La semaine dernière, Gabriel Attal avait remis sur la table une proposition de loi qui visait une ouverture autorisée et sur volontariat, notamment pour "les commerces de bouche de proximité" comme les boulangeries, pâtisseries, primeurs, boucheries ou encore les fleuristes dont l'activité est indissociable de la vente du muguet et les employés d'établissements culturels. Le texte de Gabriel Attat avait déjà été adopté au Sénat à l'été 2025, mais n'avait pas été étudié à l'Assemblée nationale par faute de temps. Il est finalement arrivé dans l'hémicycle le vendredi 10 avril, mais les débats ont tourné court : une motion de rejet a été adoptée contre la proposition de loi, avec l'aide du groupe Renaissance pourtant à l'initiative. Sachant les députés de gauche opposés au texte et face aux centaines d'amendements déposés qui auraient pu empêcher au vote d'avoir lieu dans les temps, le camp présidentiel a lui-même déposé une motion de rejet qui en cas d'adoption coupe court aux débats et envoie directement le texte en commission mixte paritaire.
Elle n'a finalement pas été convoquée et le texte ne pourra donc pas être appliqué pour cette année, comme le souhaitait Gabriel Attal. Une victoire pour les syndicats qui s'y opposaient fermement tout comme la gauche qui avait menacé de censure. Jean-Pierre Farandou, le ministre du Travail, a expliqué préférer laisser du temps au "dialogue social de branche au plus près du terrain". Il a toutefois laissé la porte ouverte à "certaines dérogations" et le gouvernement compte bien négocier secteur par secteur dans le but d'aboutir à un texte effectif pour le 1er mai 2027.
L'échec de la proposition de loi pour 2026 a provoqué de vives tensions lors de la réunion du groupe Ensemble pour la République à l'Assemblée nationale, mardi 14 avril.
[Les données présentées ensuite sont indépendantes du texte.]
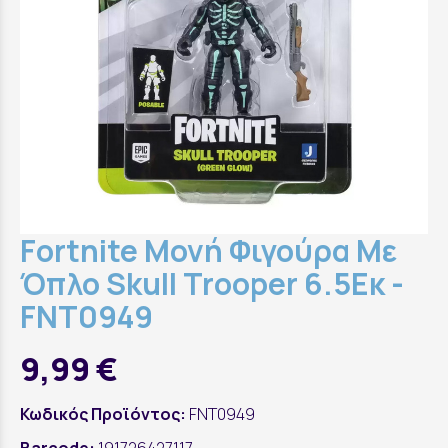
Fortnite Μονή Φιγούρα Με
Όπλο Skull Trooper 6.5Εκ -
FNT0949
9,99 €
Κωδικός Προϊόντος:
FNT0949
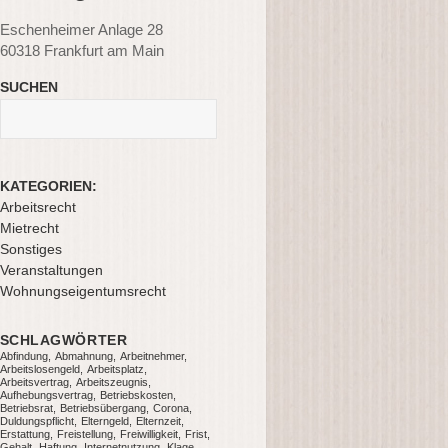
Eschenheimer Anlage 28
60318 Frankfurt am Main
SUCHEN
S
e
a
r
KATEGORIEN:
c
Arbeitsrecht
h
Mietrecht
f
Sonstiges
o
Veranstaltungen
r
Wohnungseigentumsrecht
:
SCHLAGWÖRTER
Abfindung
Abmahnung
Arbeitnehmer
Arbeitslosengeld
Arbeitsplatz
Arbeitsvertrag
Arbeitszeugnis
Aufhebungsvertrag
Betriebskosten
Betriebsrat
Betriebsübergang
Corona
Duldungspflicht
Elterngeld
Elternzeit
Erstattung
Freistellung
Freiwilligkeit
Frist
Gehalt
Haftung
Internetnutzung
Klage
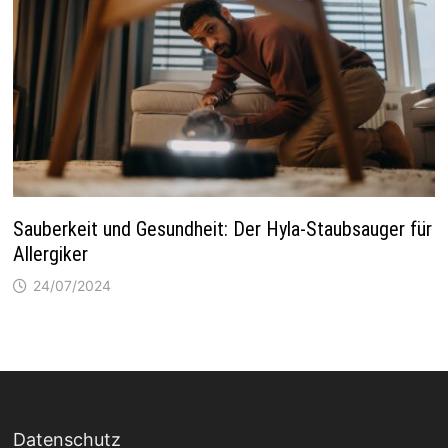
Sauberkeit und Gesundheit: Der Hyla-Staubsauger für
Allergiker
24/07/2024
Datenschutz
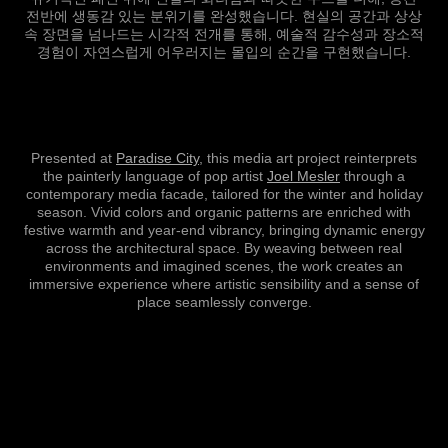
전반에 생동감 있는 분위기를 완성했습니다. 현실의 공간과 상상
속 장면을 넘나드는 시각적 전개를 통해, 예술적 감수성과 장소적
경험이 자연스럽게 어우러지는 몰입의 순간을 구현했습니다.
Presented at
Paradise City
, this media art project reinterprets
the painterly language of pop artist
Joel Mesler
through a
contemporary media facade, tailored for the winter and holiday
season. Vivid colors and organic patterns are enriched with
festive warmth and year-end vibrancy, bringing dynamic energy
across the architectural space. By weaving between real
environments and imagined scenes, the work creates an
immersive experience where artistic sensibility and a sense of
place seamlessly converge.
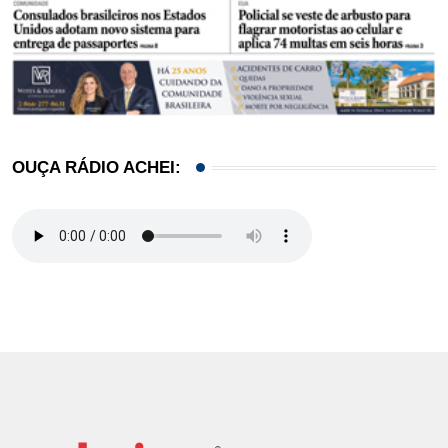
OUÇA RÁDIO ACHEI:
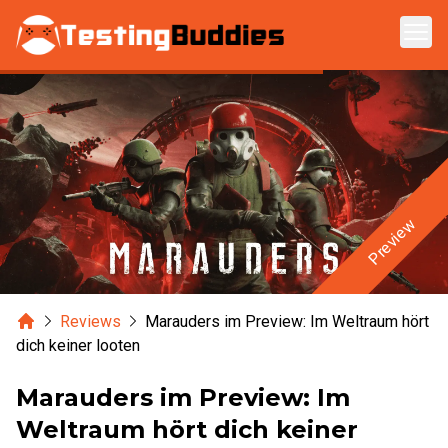
Zum Hauptinhalt springen
Preview
Home
Reviews
Marauders im Preview: Im Weltraum hört
dich keiner looten
Marauders im Preview: Im
Weltraum hört dich keiner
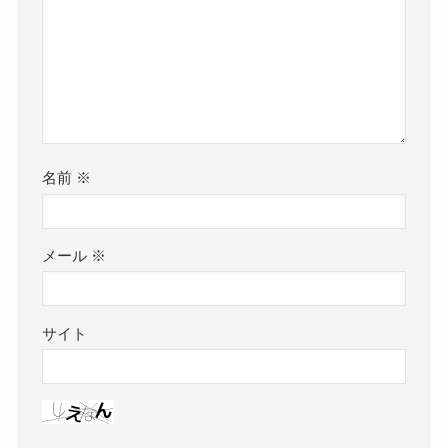
名前
※
メール
※
サイト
Certains ont reproché à l'exécutif son manque de courage, et n'ont pas mâché leurs mots selon les informations de BFMTV. "Vous nous pissez dessus", a par exemple lâché sans détour Karl Olive, élu des Yvelines. "Je commence à me demander ce que je fais là", regrette de son côté Nicole Dubré-Chirat, députée du Maine-et-Loire, face au ministre du Travail Jean-Pierre Farandou. Ce dernier a dû essuyer d'autres critiques, notamment celles du député des Deux-Sèvres, Jean-Marie Fiévet : "Ce gouvernement n’a pas de courage et un gouvernement qui n’a pas de courage ne mérite pas d’exister", a-t-il fustigé, des propos rapportés par la chaîne info. Face aux multiples attaques, le ministre a reconnu que "personne n'ignorait la procédure législative", il n'a pas essayé de dédouaner le gouvernement.
11:24 - Les professionnels veulent une clarification
Si les syndicats et la gauche s'est fortement opposée à une révision des règles de travail pour le 1er mai, de nombreux professionnels souhaitent que soit "explicitement" reconnue "la possibilité d'employer des salariés le 1er mai". La CGAD, confédération qui représente 360 000 commerces de bouche (bouchers, boulangers, fromagers, etc.) s'est placée ainsi ce jeudi. "Les professionnels du secteur expriment leur incompréhension totale et appellent à une clarification immédiate", a écrit la confédération dans un communiqué. "Concilier le respect des traditions sociales avec les besoins contemporains de la population est aujourd'hui indispensable", a-t-elle précisé.
Alors que le gouvernement a enterré provisoirement cette réforme des règles du travail le 1er mai dès cette année, le sujet n'est toutefois pas clos. Une dérogation tente de se dessiner pour les boulangers et les fleuristes.